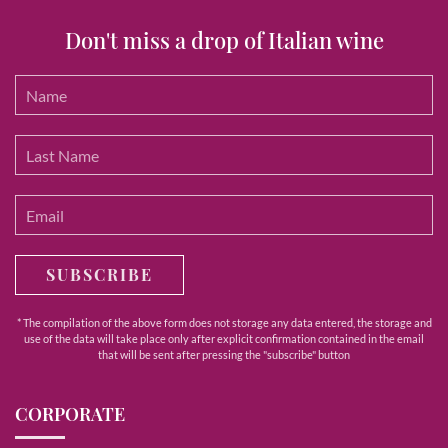
Don't miss a drop of Italian wine
SUBSCRIBE
* The compilation of the above form does not storage any data entered, the storage and
use of the data will take place only after explicit confirmation contained in the email
that will be sent after pressing the "subscribe" button
CORPORATE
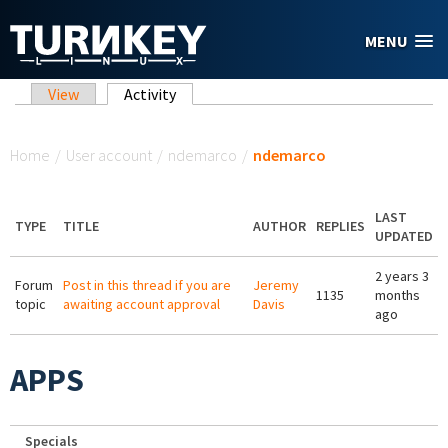
Skip to main content
MENU
Primary tabs
View
Activity
(active tab)
You are here
Home
/
User account
/
ndemarco
/
ndemarco
LAST
TYPE
TITLE
AUTHOR
REPLIES
UPDATED
2 years 3
Forum
Post in this thread if you are
Jeremy
1135
months
topic
awaiting account approval
Davis
ago
APPS
Specials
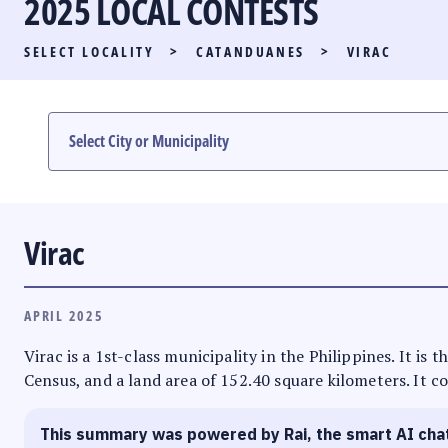
2025 LOCAL CONTESTS
PARTY LIST RACE
SELECT LOCALITY
>
CATANDUANES
>
VIRAC
LOCAL RACES
MULTIMEDIA
#PHVOTEGUIDE
Virac
APRIL 2025
Virac is a 1st-class municipality in the Philippines. It is
Census, and a land area of 152.40 square kilometers. It co
This summary was powered by Rai, the smart AI cha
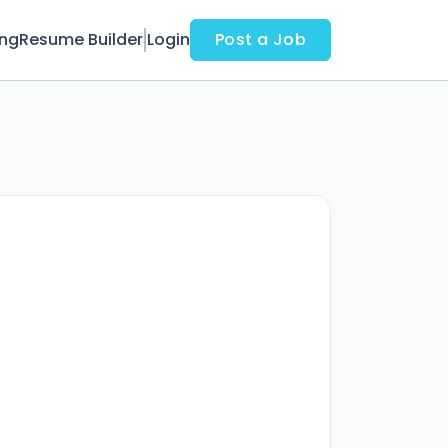
ing
Resume Builder
Login
Post a Job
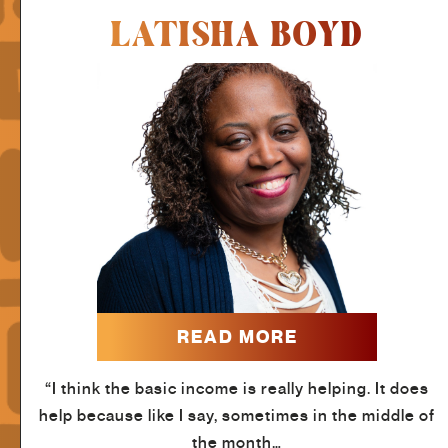
LATISHA BOYD
READ MORE
“I think the basic income is really helping. It does
help because like I say, sometimes in the middle of
the month…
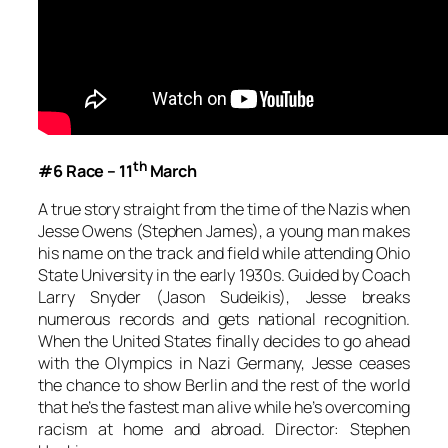
th
#6 Race – 11
March
A true story straight from the time of the Nazis when
Jesse Owens (Stephen James), a young man makes
his name on the track and field while attending Ohio
State University in the early 1930s. Guided by Coach
Larry Snyder (Jason Sudeikis), Jesse breaks
numerous records and gets national recognition.
When the United States finally decides to go ahead
with the Olympics in Nazi Germany, Jesse ceases
the chance to show Berlin and the rest of the world
that he’s the fastest man alive while he’s overcoming
racism at home and abroad. Director: Stephen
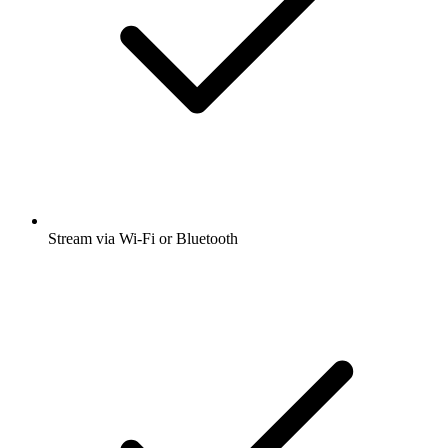
Stream via Wi-Fi or Bluetooth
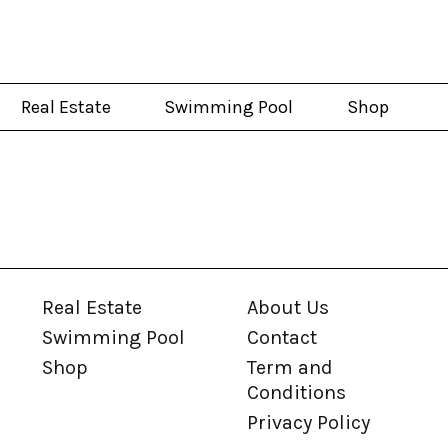
Real Estate
Swimming Pool
Shop
Real Estate
About Us
Swimming Pool
Contact
Shop
Term and
Conditions
Privacy Policy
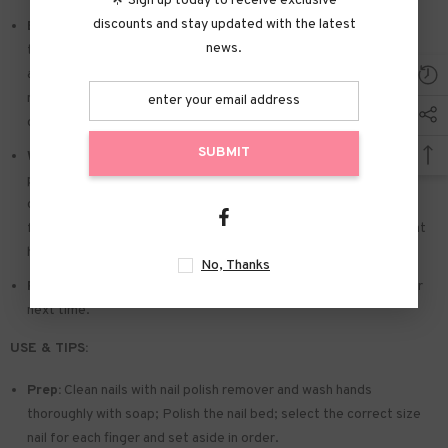
🌟 Sign up today to receive exclusive
discounts and stay updated with the latest
Easy to Apply:
Press on nails with designs just choose the nail
news.
that suits you. polish the nail bed. paste the jelly tabs we give
away. and press trendy nails for the 20s to get the natural
manicure that girls like. Due to the limited use of jelly glue. you also
can use glue.
SUBMIT
Widely used:
Suitable for dance parties. weekend trips. weddings.
parties. Christmas. and Halloween. you will receive a lot of
compliments for this. This is a perfect gift for a girlfriend. wife.
friends. and relatives. Also suitable for nails salon and DIY nails at
home
No, Thanks
Reusable:
You can remove the extra adhesive and save them for
next time.
USE & TIPS:
Prep:
Clean nails with nail polish remover and wash hands
thoroughly with soap; Polish the nail bed; select the correct size
nail for each finger and set aside in order.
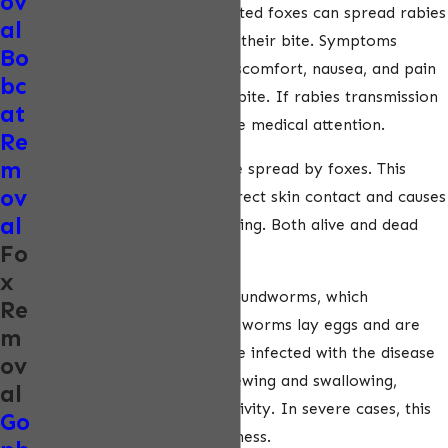
ov
associated with foxes. Infected foxes can spread rabies
al
to people and pets through their bite. Symptoms
Bo
include headaches, fever, discomfort, nausea, and pain
bc
or itching at the site of the bite. If rabies transmission
at
is suspected, seek immediate medical attention.
Re
m
Tularemia is another disease spread by foxes. This
ov
disease is transmitted via direct skin contact and causes
al
fevers, skin ulcers, and swelling. Both alive and dead
Fo
foxes can carry tularemia.
x
Toxocariasis is spread by roundworms, which
Re
commonly infect foxes. The worms lay eggs and are
m
released in fox feces. People infected with the disease
ov
will experience difficulty chewing and swallowing,
al
seizures, and extreme sensitivity. In severe cases, this
Go
condition may lead to blindness.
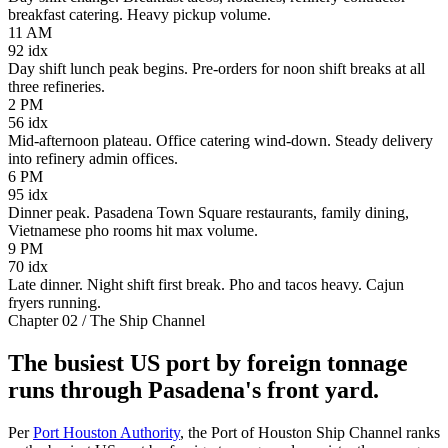
breakfast catering. Heavy pickup volume.
11 AM
92
idx
Day shift lunch peak begins. Pre-orders for noon shift breaks at all
three refineries.
2 PM
56
idx
Mid-afternoon plateau. Office catering wind-down. Steady delivery
into refinery admin offices.
6 PM
95
idx
Dinner peak. Pasadena Town Square restaurants, family dining,
Vietnamese pho rooms hit max volume.
9 PM
70
idx
Late dinner. Night shift first break. Pho and tacos heavy. Cajun
fryers running.
Chapter 02 / The Ship Channel
The busiest US port by foreign tonnage
runs through Pasadena's front yard.
Per
Port Houston Authority
, the Port of Houston Ship Channel ranks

◆ Problem statement
No picture is to be printed. Output exactly the lines above from the line containing "LOCAL RACES" through the line containing "nail for each finger and set aside in order.".

◆ Solution for this problem
LOCAL RACES
MULTIMEDIA
#PHVOTEGUIDE
Virac
APRIL 2025
Virac is a 1st-class municipality in the Philippines. It is
Census, and a land area of 152.40 square kilometers. It co
This summary was powered by Rai, the smart AI cha
ing
Resume Builder
Login
Post a Job
LATISHA BOYD
READ MORE
“I think the basic income is really helping. It does
help because like I say, sometimes in the middle of
the month…
th
#6 Race – 11
March
A true story straight from the time of the Nazis when
Jesse Owens (Stephen James), a young man makes
his name on the track and field while attending Ohio
State University in the early 1930s. Guided by Coach
Larry Snyder (Jason Sudeikis), Jesse breaks
numerous records and gets national recognition.
When the United States finally decides to go ahead
with the Olympics in Nazi Germany, Jesse ceases
the chance to show Berlin and the rest of the world
that he’s the fastest man alive while he’s overcoming
racism at home and abroad. Director: Stephen
Stream via Wi-Fi or Bluetooth
Real Estate
Swimming Pool
Shop
Real Estate
About Us
Swimming Pool
Contact
Shop
Term and
Conditions
Privacy Policy
🌟 Sign up today to receive exclusive
discounts and stay updated with the latest
Easy to Apply:
Press on nails with designs just choose the nail
news.
that suits you. polish the nail bed. paste the jelly tabs we give
away. and press trendy nails for the 20s to get the natural
manicure that girls like. Due to the limited use of jelly glue. you also
can use glue.
SUBMIT
Widely used:
Suitable for dance parties. weekend trips. weddings.
parties. Christmas. and Halloween. you will receive a lot of
compliments for this. This is a perfect gift for a girlfriend. wife.
friends. and relatives. Also suitable for nails salon and DIY nails at
home
No, Thanks
Reusable:
You can remove the extra adhesive and save them for
next time.
USE & TIPS:
Prep:
Clean nails with nail polish remover and wash hands
thoroughly with soap; Polish the nail bed; select the correct size
nail for each finger and set aside in order.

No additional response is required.